Roberta Giulia Lombardi

Adelaide

SPECIALE 02 X BookCity Milano | NOV 2023

Adelaide scrutava l’andirivieni dei passanti, avvolti nell’alito nebbioso di Milano, attraverso la vetrina del bar. 

“Desidera altro, Signora?” chiese la cameriera, facendo rimbalzare la sua lunga treccia bionda. 

“Un caffè, per favore”. 

Non l’aveva ancora detto a nessuno. Aveva fatto il solito controllo al seno, perché era una donna scrupolosa. Come se il fatto di fare più esami, fosse in sé una garanzia per non ammalarsi. Non si sarebbe mai aspettata che il medico le chiedesse di fare altri accertamenti. E ancora, era rimasta sicura che sarebbe stato qualcosa di benigno. 

“È inutile mettere il carro davanti ai buoi” le diceva sempre Fabrizio, il suo insegnante di inglese alla scuola professionale. Le sue parole valevano come oro per lei, anche adesso che aveva quarant’anni e faceva la segretaria di un avvocato divorzista, un uomo che guadagnava molto e si godeva la vita. 

Posò la tazza di caffè e prese il cellulare, rimasto silenzioso. A quell’ora chiamava sempre sua madre.   

“Ma non te le può portare Elena?”.

La sera aveva un appuntamento, preso su una app che utilizzava ultimamente, ma la madre era bloccata a casa con un brutto raffreddore e sua sorella minore era impegnata come sempre. 
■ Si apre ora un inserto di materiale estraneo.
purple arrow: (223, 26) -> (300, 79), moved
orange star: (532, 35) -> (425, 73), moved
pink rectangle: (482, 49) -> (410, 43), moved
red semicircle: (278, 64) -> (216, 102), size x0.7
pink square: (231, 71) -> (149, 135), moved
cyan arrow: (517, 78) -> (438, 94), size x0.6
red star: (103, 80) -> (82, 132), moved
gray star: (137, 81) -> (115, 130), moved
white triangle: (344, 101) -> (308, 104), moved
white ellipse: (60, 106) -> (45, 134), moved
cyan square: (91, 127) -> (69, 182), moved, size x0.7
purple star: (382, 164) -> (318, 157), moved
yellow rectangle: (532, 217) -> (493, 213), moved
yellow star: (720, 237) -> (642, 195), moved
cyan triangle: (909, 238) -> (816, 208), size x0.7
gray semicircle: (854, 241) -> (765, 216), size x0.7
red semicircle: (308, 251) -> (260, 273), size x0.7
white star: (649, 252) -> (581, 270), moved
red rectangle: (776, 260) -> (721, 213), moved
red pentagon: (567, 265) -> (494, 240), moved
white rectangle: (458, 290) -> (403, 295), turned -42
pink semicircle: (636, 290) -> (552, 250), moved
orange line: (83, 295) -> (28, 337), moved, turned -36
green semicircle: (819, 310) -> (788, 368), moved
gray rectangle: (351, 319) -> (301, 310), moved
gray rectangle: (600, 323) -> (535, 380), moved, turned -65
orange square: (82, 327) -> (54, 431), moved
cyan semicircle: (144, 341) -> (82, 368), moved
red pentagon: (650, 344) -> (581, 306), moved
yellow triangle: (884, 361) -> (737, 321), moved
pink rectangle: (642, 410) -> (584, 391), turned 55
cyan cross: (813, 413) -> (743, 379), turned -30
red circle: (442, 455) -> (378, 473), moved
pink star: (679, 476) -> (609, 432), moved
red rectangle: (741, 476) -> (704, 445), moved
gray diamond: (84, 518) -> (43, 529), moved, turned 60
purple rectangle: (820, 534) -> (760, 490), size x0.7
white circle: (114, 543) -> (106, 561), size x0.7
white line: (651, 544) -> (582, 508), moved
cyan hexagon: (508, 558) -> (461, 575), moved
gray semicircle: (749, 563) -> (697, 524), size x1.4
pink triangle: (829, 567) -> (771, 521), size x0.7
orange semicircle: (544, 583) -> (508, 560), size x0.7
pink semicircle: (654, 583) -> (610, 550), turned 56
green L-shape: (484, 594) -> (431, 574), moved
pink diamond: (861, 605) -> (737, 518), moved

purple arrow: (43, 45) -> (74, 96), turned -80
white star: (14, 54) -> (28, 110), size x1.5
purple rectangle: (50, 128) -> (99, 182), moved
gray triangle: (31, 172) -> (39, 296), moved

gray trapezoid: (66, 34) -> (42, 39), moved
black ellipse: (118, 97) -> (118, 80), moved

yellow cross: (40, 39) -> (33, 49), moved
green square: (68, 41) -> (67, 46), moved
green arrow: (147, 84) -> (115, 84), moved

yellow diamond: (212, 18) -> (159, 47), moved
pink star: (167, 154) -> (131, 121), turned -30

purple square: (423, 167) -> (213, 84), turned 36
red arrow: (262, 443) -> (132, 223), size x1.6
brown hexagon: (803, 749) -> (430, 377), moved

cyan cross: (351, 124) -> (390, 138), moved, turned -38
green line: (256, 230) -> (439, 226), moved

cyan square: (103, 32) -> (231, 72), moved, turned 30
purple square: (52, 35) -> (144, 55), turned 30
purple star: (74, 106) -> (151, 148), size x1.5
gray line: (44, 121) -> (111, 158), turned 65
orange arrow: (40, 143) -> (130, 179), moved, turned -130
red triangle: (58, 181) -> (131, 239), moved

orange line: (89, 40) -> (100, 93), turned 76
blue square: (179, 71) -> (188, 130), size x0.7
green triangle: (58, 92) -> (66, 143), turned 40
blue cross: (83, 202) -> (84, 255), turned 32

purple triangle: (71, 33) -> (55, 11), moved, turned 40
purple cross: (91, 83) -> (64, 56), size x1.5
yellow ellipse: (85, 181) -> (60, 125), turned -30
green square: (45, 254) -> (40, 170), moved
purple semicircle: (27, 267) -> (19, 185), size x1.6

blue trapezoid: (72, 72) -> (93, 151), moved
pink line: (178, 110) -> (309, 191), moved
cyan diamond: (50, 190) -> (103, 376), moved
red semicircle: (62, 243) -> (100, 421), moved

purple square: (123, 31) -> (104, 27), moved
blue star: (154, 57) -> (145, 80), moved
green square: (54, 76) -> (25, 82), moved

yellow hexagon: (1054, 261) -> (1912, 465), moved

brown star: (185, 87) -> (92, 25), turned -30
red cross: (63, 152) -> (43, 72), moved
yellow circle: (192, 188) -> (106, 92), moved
“Va bene, passo io, cosa devo prendere?”. 

Attraversò la strada, poteva fare quel percorso anche a occhi chiusi. Le auto al semaforo ringhiavano e fumavano come leoni nella savana, mentre i pedoni pascolavano ignari sulle strisce pedonali. La grossa croce verde lampeggiava ritmicamente. Andava spesso in quella farmacia, ma ancora non la riconoscevano. Ci andava proprio per quello. 

Mentre era in fila alla cassa, afferrò un grosso barattolo di crema anticellulite, che prometteva miracoli e fianchi perfetti. Guardò il prezzo e pensò a tutte le altre confezioni rimaste a metà nel mobiletto del suo bagno. Comprò le medicine per la madre.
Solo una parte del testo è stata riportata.